Dispute aimed to force EU to recognize China as a market economy in trade investigations, has lapsed. (Photo: Straits Times)
TOKYO: Despite fighting for market-economy status for four years, China lost its battle last week.
Beijing allowed a landmark World Trade Organization (WTO) dispute which was aimed to force the European Union (EU) to recognize China as a market economy in trade investigations, lapsed on June 15.
The case was first brought in 2016. However, China lost an interim ruling on the matter in 2019.
China currently provides the EU with more legal certainty to fight the low-price Chinese exports with artificially high tariffs.

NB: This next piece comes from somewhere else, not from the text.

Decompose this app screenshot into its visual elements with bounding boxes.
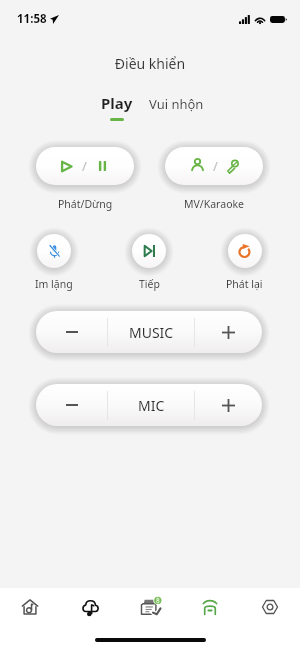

The resolution, however, has been a setback for Beijing as the EU steps up efforts to limit China’s ‘expansionist practices’ into Europe.
The EU also announced an unprecedented effort to block China’s subsidies to exporters the same day China allowed the dispute to lapse.
The EU is also likely to unveil a proposal to protect European companies from Chinese takeovers.
China has decided to drop the matter after the WTO rejected the claim that Beijing’s 2001 agreement to join WTO automatically granted it the right to be treated as market economy.
This means that the EU can even continue to impose higher duties on underpriced Chinese imports on a case-by-case basis.
In fact, the United States and the EU do not consider Chinese prices reliable.
China had filed a dispute in 2016 arguing that the legal basis that permits the EU to deviate from standard WTO anti-dumping practices expired in 2016.
China, meanwhile, temporarily suspended the dispute after WTO issued its interim report in 2019 preventing the ruling from going public.